Sen. Luther Olsen, Who Puts Pie Before Vets and Corporate Cash Before Poisoned Kids Featured Guest at Breakfast Fundraiser for Senate Republican Campaign Committee
MADISON, Wis. — State Senator Luther Olsen was a featured guest today at a fundraiser to benefit the Committee to Elect a Republican Senate (CERS), a campaign committee overseen by the Senate Republican leader Scott Fitzgerald that makes expenditures on behalf of Republican candidates for the Senate. Olsen has been under scrutiny recently for a number of his choices including giving a major donor to a conservative group a special exemption from legal liability in cases involving children harmed by lead in paint, voting to allow millions of dollars to be raided from state homes for armed services veterans, and attending a baking contest instead of touring the troubled Veterans Home at King.
“Was it pork or was it pie on the menu this morning?” asked One Wisconsin Now Executive Director Scot Ross. “We can only wonder what Sen. Olsen put on his plate at the breakfast fundraiser in a room full of special interests and their checkbooks.”
Documents obtained by prosecutors as part of an investigation of alleged illegal coordination between Gov. Scott Walker’s campaign and outside groups recently made public by the Guardian reveal that Harold Simmons, owner of NL Industries, one of the largest U.S. manufacturers of lead used in paint, donated $750,000 to the Wisconsin Club for Growth. That group spent heavily in the 2011 recall elections of key Republican senators, including Luther Olsen, and, based on meeting agendas, worked with representatives of Sen. Fitzgerald and CERS discussing strategy and the status of Senate campaigns.

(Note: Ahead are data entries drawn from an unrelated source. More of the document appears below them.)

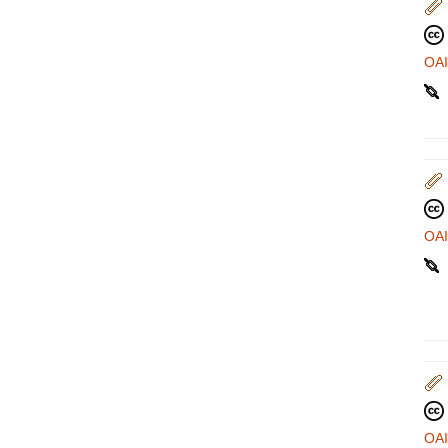
OA
OA
OA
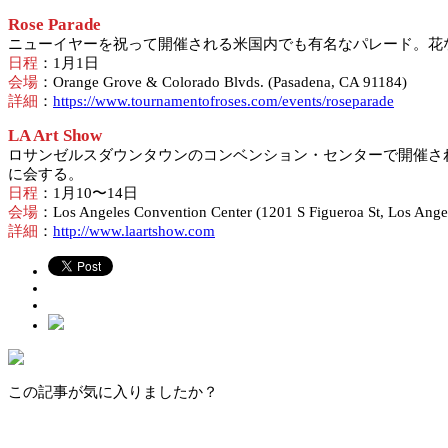
Rose Parade
ニューイヤーを祝って開催される米国内でも有名なパレード。花
日程
：1月1日
会場
：Orange Grove & Colorado Blvds. (Pasadena, CA 91184)
詳細
：
https://www.tournamentofroses.com/events/roseparade
LA Art Show
ロサンゼルスダウンタウンのコンベンション・センターで開催さ
に会する。
日程
：1月10〜14日
会場
：Los Angeles Convention Center (1201 S Figueroa St, Los Ange
詳細
：
http://www.laartshow.com
この記事が気に入りましたか？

Olsen subsequently voted as members of the Joint Committee on Finance to insert a last second provision into the 2013 state budget that granted Simmons’ corporation retroactive immunity from legal liability for the poisoning of Wisconsin children with lead produced by his company and used in paint. The motion was the final “999 motion” of the 2013 budget deliberations (see 6b).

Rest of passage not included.